Promontory to Roll Out Deposit Service Insuring Liquid Funds

WASHINGTON — Banks are about to have another option for offering full deposit insurance coverage.

Promontory Interfinancial Network, already known for providing coverage through its certificate of deposit network, is set to announce today that it plans a May launch for a product to protect a customer's liquid funds.

Though Insured Cash Sweep is similar to Promontory's popular Certificate of Deposit Account Registry Service, company officials said it has some key differences, including that depositors can have easier access to their funds, and banks can use it to insure lower-cost deposits.

"At the end of the day I think this has the potential to overtake CDARS" in popularity, Mark Jacobsen, Promontory's president and chief executive, said in an interview. "The customer base that might be interested in this is larger."

Insured Cash Sweep customers will receive more than the Federal Deposit Insurance Corp.'s $250,000 limit by opening transaction accounts from which funds exceeding a certain amount are swept into money market deposit accounts at other banks in increments below the FDIC limit. The service will cost 10 cents per $100 of swept funds. The company is planning a pilot test of the program for April with select institutions.

Jacobsen said Promontory has mulled starting a service like ICS for years as CDARS customers have asked for a sweep product. Yet the potential demand for such services may be higher now as banks prepare to lose the FDIC's unlimited coverage for no-interest checking accounts. The voluntary Transaction Account Guarantee Program, which the FDIC developed to protect liquidity in the wake of the crisis, is set to expire June 30.

Unlike the TAG program, ICS will allow banks free rein to set their interest rates.

"This isn't the same thing" as TAG "by any means, but banks are having to consider how they're going to deal with customers that have been in that program, particularly smaller institutions," he said.

Jacobsen said banks that want to continue the unlimited protection now provided by the FDIC have several options, including placing customers in off-balance-sheet sweep accounts.

"But that doesn't help the bank that wants to keep the funding," Jacobsen said. "They can utilize the CDARS program, which is great, but typically these are accounts that people need to write checks on. … [ICS] is intended to give them another option."

Promontory is not the first company to come up with a private-sector solution for continuing the blanket coverage. At least four firms offer similar products: Anova Financial Corp. of North Carolina; Total Bank Solutions of Hackensack, N.J., which has partnered with Deutsche Bank on a service; Institutional Deposits Corp. of Miami; and Intrasweep of New York.

The ICS service will offer "dollar-for-dollar" reciprocity, Jacobsen said, meaning a bank can receive as much funding from other Promontory members as is swept outside the institution. If they choose, banks can sell off the deposits they don't need.
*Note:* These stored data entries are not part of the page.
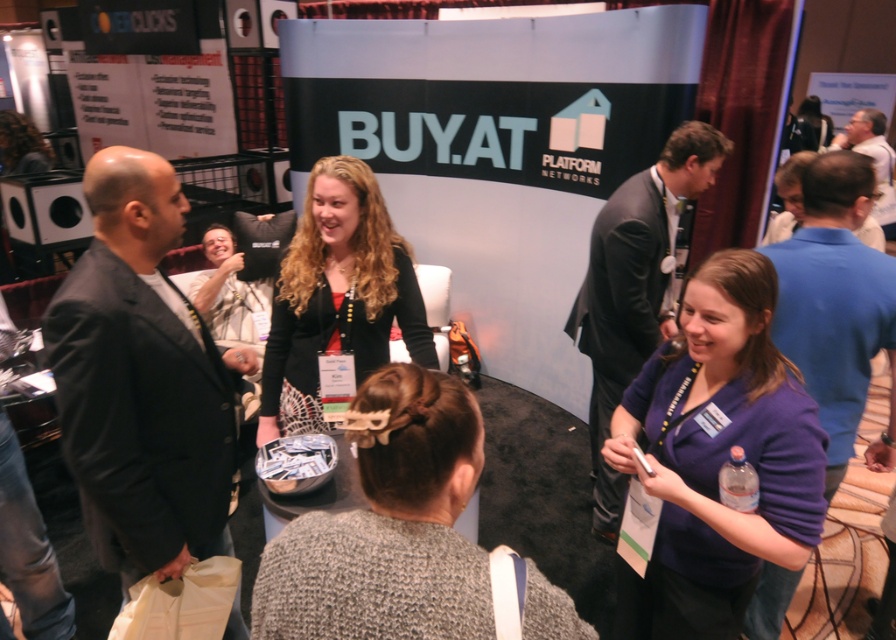 Is dark gray suit at left wider than white shirt at center?

No.

Can you confirm if dark gray suit at left is positioned below white shirt at center?

Yes.

Between point (240, 636) and point (881, 122), which one is positioned behind?

The point (881, 122) is behind.

You are a GUI agent. You are given a task and a screenshot of the screen. Output one action in this format:
    pyautogui.click(x=<x>, y=<y>)
    Task: Click on the dark gray suit at left
    Image resolution: width=896 pixels, height=640 pixels.
    Given the screenshot: What is the action you would take?
    pyautogui.click(x=141, y=380)

Is point (762, 452) positioned in front of point (781, 572)?

Yes, point (762, 452) is in front of point (781, 572).

This screenshot has width=896, height=640. I want to click on purple fabric shirt at lower right, so click(x=717, y=456).

Can you confirm if knitted gray sweater at center is thinner than white shirt at center?

Yes, knitted gray sweater at center is thinner than white shirt at center.

Between knitted gray sweater at center and white shirt at center, which one has more height?

white shirt at center is taller.

This screenshot has height=640, width=896. I want to click on knitted gray sweater at center, so click(x=389, y=528).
The other services also offer reciprocity.

Jacobsen said ICS' pricing is below competitors because Promontory intends to reach a wide swath of customers. Since its founding in 2002, CDARS has gained 3,000 member banks — mostly community banks. Jacobsen said the mean asset size of participating institutions is less than $300 million.

With ICS, "it's the same mentality that we had with CDARS," he said. "We offered CDARS at a price that we thought was very low, indeed a small fraction of the price that traditional deposit brokers charge banks. Our philosophy was if you make it big enough it can be a profitable service."